Ashley Madison, ya know, the online cheating site that in July of 2015 leaked confidential information of 37 million dirtbags and bolstered its user base with robot chicks to lure men is still alive and well, or so they say. A bajillion lawsuits and a few suicides from unfaithful dudes later, and Ashley Madison has limped back into the picture like Judas showing up at Jesus’ bachelor party looking for a lap dance.
The cheating site claims it added more than 400,000 global users last month, according to the New York Post. Ashley Madison claims it has signed up 52.7 million users since it was founded 15 years ago.
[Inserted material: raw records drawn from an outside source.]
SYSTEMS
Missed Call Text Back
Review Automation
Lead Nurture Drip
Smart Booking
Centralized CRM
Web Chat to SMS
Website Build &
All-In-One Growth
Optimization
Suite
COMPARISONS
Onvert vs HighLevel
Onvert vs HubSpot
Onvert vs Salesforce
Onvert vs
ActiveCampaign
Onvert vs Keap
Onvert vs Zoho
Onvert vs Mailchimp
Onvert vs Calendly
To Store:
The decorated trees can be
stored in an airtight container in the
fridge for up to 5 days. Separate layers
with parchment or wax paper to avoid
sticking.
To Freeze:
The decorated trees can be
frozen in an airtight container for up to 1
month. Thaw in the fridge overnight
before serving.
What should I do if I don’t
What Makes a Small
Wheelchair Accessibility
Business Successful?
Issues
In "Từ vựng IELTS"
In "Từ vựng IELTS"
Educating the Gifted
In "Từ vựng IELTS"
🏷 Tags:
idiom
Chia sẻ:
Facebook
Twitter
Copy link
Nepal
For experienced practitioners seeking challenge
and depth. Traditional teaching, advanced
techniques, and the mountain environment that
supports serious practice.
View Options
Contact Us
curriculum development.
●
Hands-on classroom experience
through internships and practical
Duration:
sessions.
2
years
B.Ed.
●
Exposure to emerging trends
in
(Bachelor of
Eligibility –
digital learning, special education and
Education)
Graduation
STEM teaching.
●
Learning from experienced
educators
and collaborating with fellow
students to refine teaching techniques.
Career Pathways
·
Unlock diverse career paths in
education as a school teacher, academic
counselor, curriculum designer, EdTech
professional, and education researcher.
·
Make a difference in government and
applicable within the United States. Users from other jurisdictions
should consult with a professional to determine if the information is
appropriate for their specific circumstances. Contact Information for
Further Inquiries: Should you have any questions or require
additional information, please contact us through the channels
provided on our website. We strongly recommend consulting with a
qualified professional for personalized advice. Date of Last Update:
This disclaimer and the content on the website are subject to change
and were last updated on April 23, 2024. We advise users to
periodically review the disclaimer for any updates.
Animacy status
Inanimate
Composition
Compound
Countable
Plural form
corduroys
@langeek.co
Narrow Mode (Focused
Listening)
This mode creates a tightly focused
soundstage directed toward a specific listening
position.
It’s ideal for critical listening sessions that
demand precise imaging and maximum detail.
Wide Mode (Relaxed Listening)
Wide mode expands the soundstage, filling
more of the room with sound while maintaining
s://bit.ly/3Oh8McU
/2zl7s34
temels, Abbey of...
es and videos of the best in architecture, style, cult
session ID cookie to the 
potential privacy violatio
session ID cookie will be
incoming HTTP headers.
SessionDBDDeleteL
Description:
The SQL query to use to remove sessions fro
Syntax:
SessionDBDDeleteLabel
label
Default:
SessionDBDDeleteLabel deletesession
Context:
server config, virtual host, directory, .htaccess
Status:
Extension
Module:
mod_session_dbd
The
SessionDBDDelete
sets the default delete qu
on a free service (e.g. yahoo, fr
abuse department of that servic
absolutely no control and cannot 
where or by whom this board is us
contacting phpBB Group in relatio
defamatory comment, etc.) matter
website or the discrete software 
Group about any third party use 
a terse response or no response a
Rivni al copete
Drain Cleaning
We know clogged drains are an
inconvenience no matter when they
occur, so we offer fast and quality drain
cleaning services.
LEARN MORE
That number is more than 15 million larger than the subscribers it claimed 2015 at the time of the cyberattack. This begs the question: how? Well, conveniently for Ashley Madison, it doesn’t discuss numbers like daily active users for “competitive reasons,” thus giving them immunity to questions about how a company could possibly come out of such an ugly scandal better off.
“Your math is accurate,” says Paul Keable, VP of communications for the site’s new corporate parent, Ruby Life. “In the summer of 2015 we experienced unprecedented media coverage of our business” — and unprecedented signups despite the hacking scare, according to Keable.
“Our monthly new member account additions have not been verified by a third party, but we stand behind them,” Keable insists.
Here’s a reminder of just how shady this company has operated in the past. As Gizmodo points out, in 2015 Ashley Madison created more than 70,000 female bots to send male users fake messages inflate its numbers. When men signed up for new accounts, they’d be messaged by a bot masquerading as an interested woman. The men would then pay a small fee to reply to the bots. A mind-numbing 80 percent of initial purchases were made by a male trying to communicate with a female bot.
Today, in Ashley Madison’s post-scandal era, the company is not only claiming that it has ridded itself of bots, but that the men-women ratio is comparable. VP Paul Keable is touting a 1-to-1 ratio of signups by women and men in New York City. That ratio falls off a bit, to 1.4 men for every woman signing up across the rest of the country, Keable said.
The men who are joining Ashley Madison in 2017 are the same ones who are sending money to a Nigerian prince. Anonymous needs to expose this scam and everyone involved with it.